§ **Problem to solve**
Could you copy exactly the lines from the start of the records through the one containing "Schnelle Hilfe bei Autobahn-Pannen in", both included, and leave out the pictures?

(Page images and extracted text)
________________________

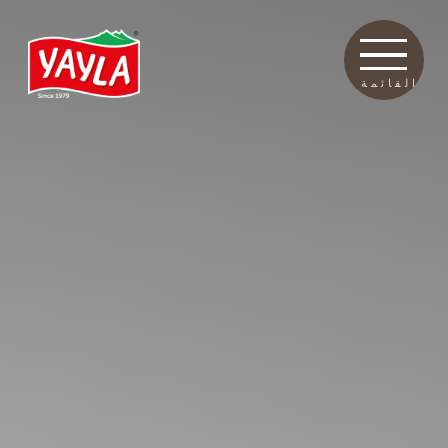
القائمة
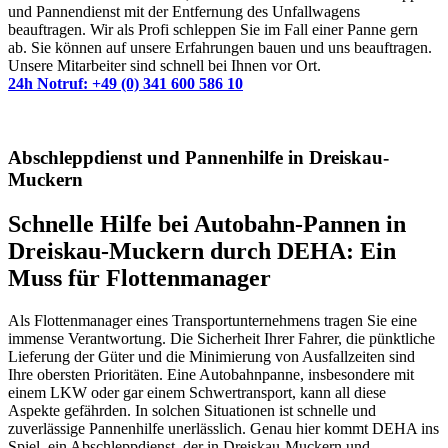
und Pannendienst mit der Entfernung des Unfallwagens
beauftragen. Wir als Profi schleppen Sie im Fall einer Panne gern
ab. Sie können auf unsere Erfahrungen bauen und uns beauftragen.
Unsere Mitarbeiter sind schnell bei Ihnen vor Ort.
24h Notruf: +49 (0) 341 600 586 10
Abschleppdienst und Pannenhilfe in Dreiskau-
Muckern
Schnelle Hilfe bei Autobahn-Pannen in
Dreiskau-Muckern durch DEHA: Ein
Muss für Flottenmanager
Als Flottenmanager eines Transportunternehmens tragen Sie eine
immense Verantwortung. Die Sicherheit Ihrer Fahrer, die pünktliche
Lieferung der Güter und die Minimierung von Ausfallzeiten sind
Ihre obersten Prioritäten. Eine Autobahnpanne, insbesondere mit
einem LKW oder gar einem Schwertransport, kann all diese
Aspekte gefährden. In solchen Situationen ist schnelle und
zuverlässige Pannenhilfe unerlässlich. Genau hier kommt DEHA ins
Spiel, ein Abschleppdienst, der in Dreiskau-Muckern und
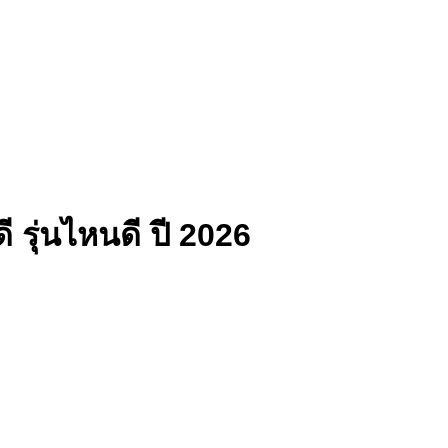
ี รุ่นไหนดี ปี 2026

________________________

§ **Solution to this exercise**
القائمة
und Pannendienst mit der Entfernung des Unfallwagens
beauftragen. Wir als Profi schleppen Sie im Fall einer Panne gern
ab. Sie können auf unsere Erfahrungen bauen und uns beauftragen.
Unsere Mitarbeiter sind schnell bei Ihnen vor Ort.
24h Notruf: +49 (0) 341 600 586 10
Abschleppdienst und Pannenhilfe in Dreiskau-
Muckern
Schnelle Hilfe bei Autobahn-Pannen in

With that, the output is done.